● The problem:
Using the data below, copy every line that contains the word "communications".
**** Available records
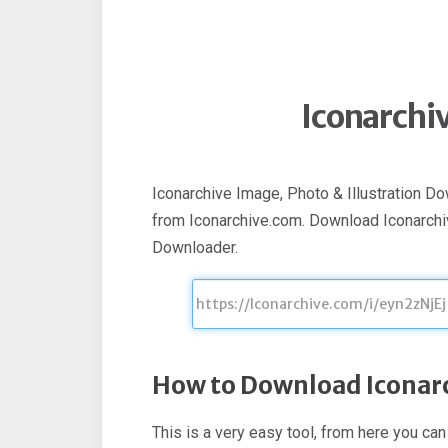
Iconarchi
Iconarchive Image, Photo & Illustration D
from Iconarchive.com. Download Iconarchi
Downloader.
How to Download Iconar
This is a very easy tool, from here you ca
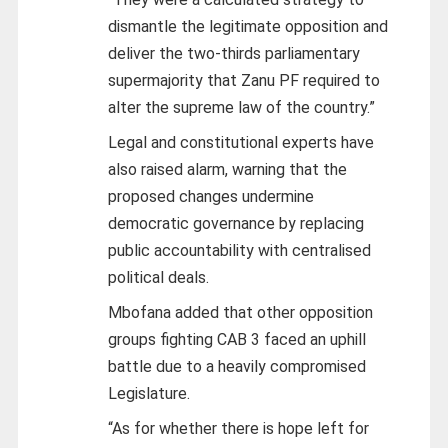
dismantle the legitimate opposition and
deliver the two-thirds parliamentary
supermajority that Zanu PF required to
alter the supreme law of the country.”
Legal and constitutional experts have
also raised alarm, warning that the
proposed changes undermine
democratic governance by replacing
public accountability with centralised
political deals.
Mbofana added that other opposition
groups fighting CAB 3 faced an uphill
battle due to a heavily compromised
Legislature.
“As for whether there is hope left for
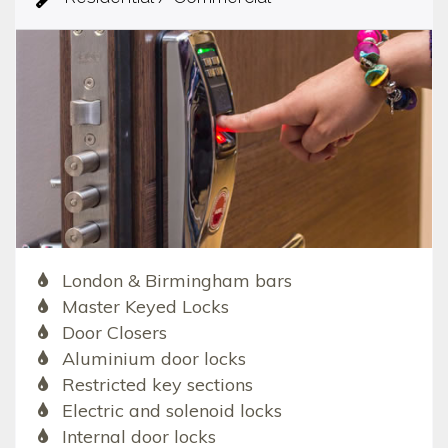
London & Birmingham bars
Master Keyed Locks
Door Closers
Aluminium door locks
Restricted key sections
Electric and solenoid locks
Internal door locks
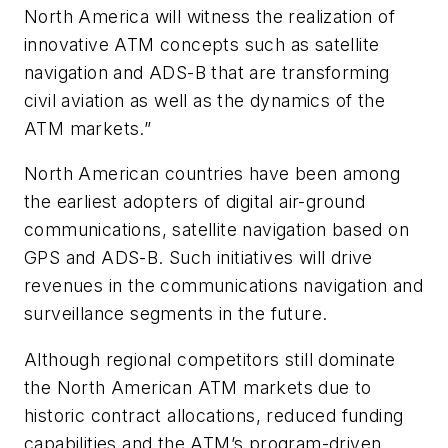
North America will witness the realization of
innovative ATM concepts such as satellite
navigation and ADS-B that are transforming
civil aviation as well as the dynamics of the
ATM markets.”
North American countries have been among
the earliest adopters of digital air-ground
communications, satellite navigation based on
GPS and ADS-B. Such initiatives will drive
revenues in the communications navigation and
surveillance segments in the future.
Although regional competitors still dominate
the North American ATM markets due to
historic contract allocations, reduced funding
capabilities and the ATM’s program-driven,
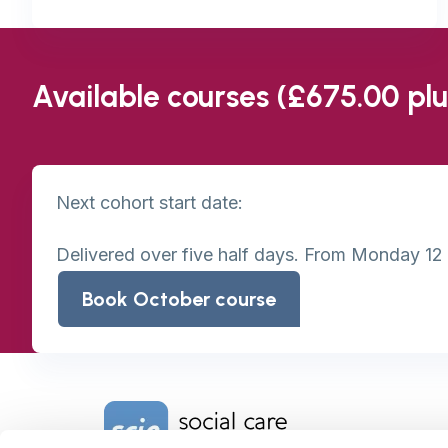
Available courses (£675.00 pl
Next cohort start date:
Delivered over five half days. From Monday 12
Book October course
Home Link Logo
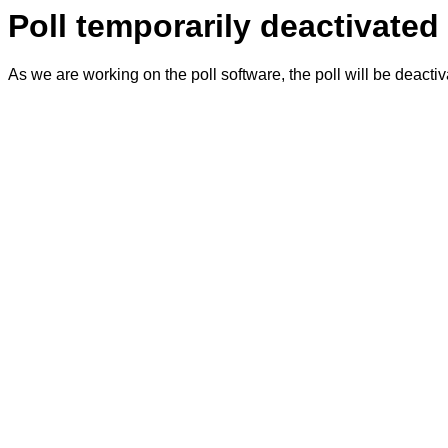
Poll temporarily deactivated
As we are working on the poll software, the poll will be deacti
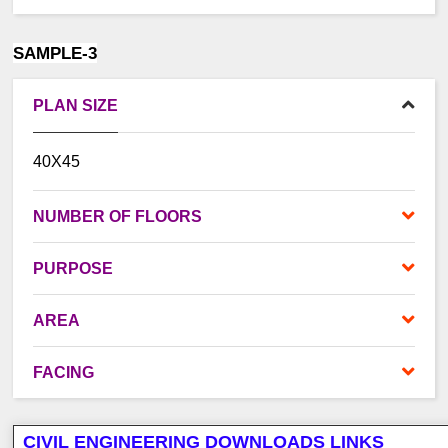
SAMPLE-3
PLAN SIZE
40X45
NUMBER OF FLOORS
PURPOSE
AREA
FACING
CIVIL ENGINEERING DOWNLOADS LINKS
********
● Response to this exercise:
communications, satellite navigation based on
revenues in the communications navigation and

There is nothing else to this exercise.